Calculating the Moving Average of a List

Question

This weekend I decided to try my hand at some Scala and Clojure. I\'m proficient with object oriented programming, and so Scala was easy to pick up as a language, but wante

Answer 1

Here's a partially point-free one line Haskell solution:

ma p = reverse . map ((/ (fromIntegral p)) . sum . take p) . (drop p) . reverse . tails

First it applies tails to the list to get the "tails" lists, so:

Prelude List> tails [2.0, 4.0, 7.0, 6.0, 3.0]
[[2.0,4.0,7.0,6.0,3.0],[4.0,7.0,6.0,3.0],[7.0,6.0,3.0],[6.0,3.0],[3.0],[]]

Reverses it and drops the first 'p' entries (taking p as 2 here):

Prelude List> (drop 2 . reverse . tails) [2.0, 4.0, 7.0, 6.0, 3.0]
[[6.0,3.0],[7.0,6.0,3.0],[4.0,7.0,6.0,3.0],[2.0,4.0,7.0,6.0,3.0]]

In case you aren't familiar with the (.) dot/nipple symbol, it is the operator for 'functional composition', meaning it passes the output of one function as the input of another, "composing" them into a single function. (g . f) means "run f on a value then pass the output to g", so ((f . g) x) is the same as (g(f x)). Generally its usage leads to a clearer programming style.

It then maps the function ((/ (fromIntegral p)) . sum . take p) onto the list. So for every list in the list it takes the first 'p' elements, sums them, then divides them by 'p'. Then we just flip the list back again with "reverse".

Prelude List> map ((/ (fromIntegral 2)) . sum . take 2) [[6.0,3.0],[7.0,6.0,3.0]
,[4.0,7.0,6.0,3.0],[2.0,4.0,7.0,6.0,3.0]]
[4.5,6.5,5.5,3.0]

This all looks a lot more inefficient than it is; "reverse" doesn't physically reverse the order of a list until the list is evaluated, it just lays it out onto the stack (good ol' lazy Haskell). "tails" also doesn't create all those separate lists, it just references different sections of the original list. It's still not a great solution, but it one line long :)

Here's a slightly nicer but longer solution that uses mapAccum to do a sliding subtraction and addition:

ma p l = snd $ mapAccumL ma' a l'
    where
        (h, t) = splitAt p l
        a = sum h
        l' = (0, 0) : (zip l t)
        ma' s (x, y) = let s' = (s - x) + y in (s', s' / (fromIntegral p))

First we split the list into two parts at "p", so:

Prelude List> splitAt 2 [2.0, 4.0, 7.0, 6.0, 3.0]
([2.0,4.0],[7.0,6.0,3.0])

Sum the first bit:

Prelude List> sum [2.0, 4.0]
6.0

Zip the second bit with the original list (this just pairs off items in order from the two lists).

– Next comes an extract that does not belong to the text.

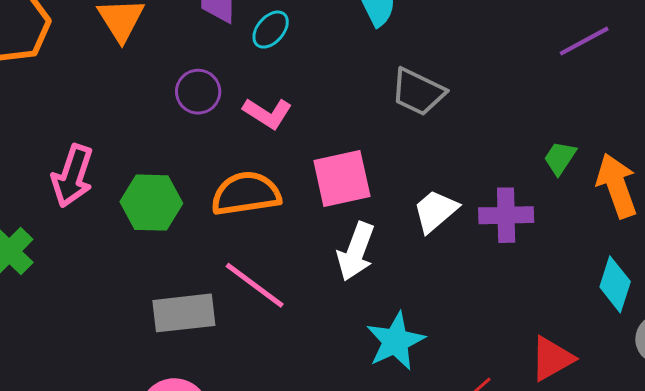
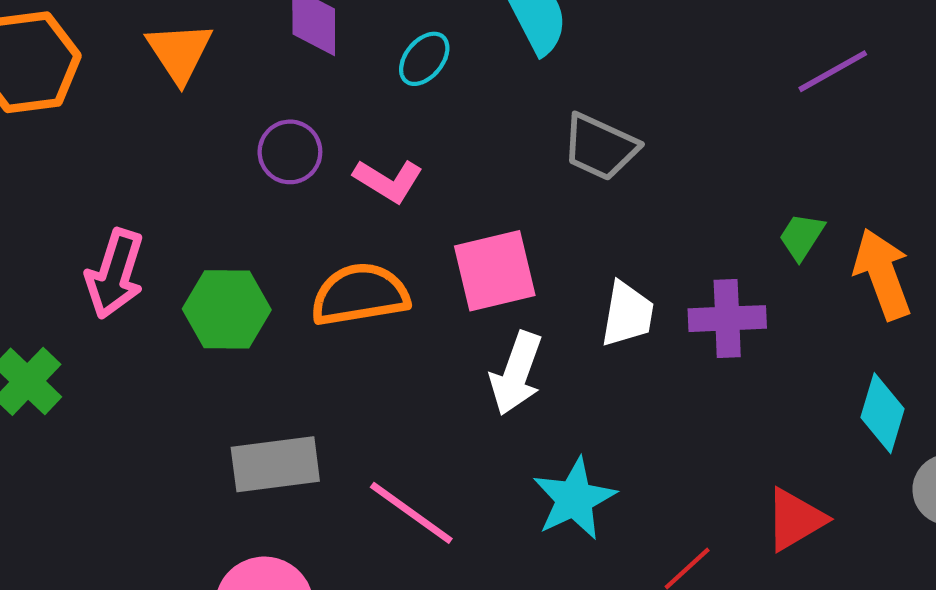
cyan ellipse: (271, 30) -> (424, 59), moved
white trapezoid: (435, 211) -> (627, 314), turned 141
pink line: (255, 285) -> (411, 513), moved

The original list is obviously longer, but we lose this extra bit:

Prelude List> zip [2.0, 4.0, 7.0, 6.0, 3.0] [7.0,6.0,3.0]
[(2.0,7.0),(4.0,6.0),(7.0,3.0)]

Now we define a function for our mapAccum(ulator). mapAccumL is the same as "map", but with an extra running state/accumulator parameter, which is passed from the previous "mapping" to the next one as map runs through the list. We use the accumulator as our moving average, and as our list is formed of the element that has just left the sliding window and the element that just entered it (the list we just zipped), our sliding function takes the first number 'x' away from the average and adds the second number 'y'. We then pass the new 's' along and return 's' divided by 'p'. "snd" (second) just takes the second member of a pair (tuple), which is used to take the second return value of mapAccumL, as mapAccumL will return the accumulator as well as the mapped list.

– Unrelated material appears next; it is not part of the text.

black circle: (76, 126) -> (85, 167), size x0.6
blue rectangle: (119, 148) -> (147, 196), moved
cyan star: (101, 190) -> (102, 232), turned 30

For those of you not familiar with the $ symbol, it is the "application operator". It doesn't really do anything but it has a has "low, right-associative binding precedence", so it means you can leave out the brackets (take note LISPers), i.e. (f x) is the same as f $ x

Running (ma 4 [2.0, 4.0, 7.0, 6.0, 3.0, 8.0, 12.0, 9.0, 4.0, 1.0]) yields [4.75, 5.0, 6.0, 7.25, 8.0, 8.25, 6.5] for either solution.

Oh and you'll need to import the module "List" to compile either solution.